"""

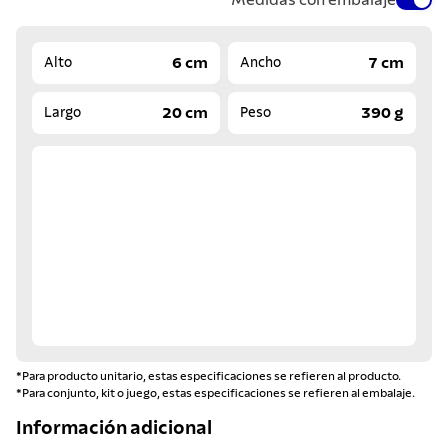
6 cm
7 cm
Alto
Ancho
20 cm
390 g
Largo
Peso
*Para producto unitario, estas especificaciones se refieren al producto.
*Para conjunto, kit o juego, estas especificaciones se refieren al embalaje.
Información adicional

"""

What you need to do
Above are records with pictures; repeat them exactly, but without the pictures.

Solution for this exercise
6 cm
7 cm
Alto
Ancho
20 cm
390 g
Largo
Peso
*Para producto unitario, estas especificaciones se refieren al producto.
*Para conjunto, kit o juego, estas especificaciones se refieren al embalaje.
Información adicional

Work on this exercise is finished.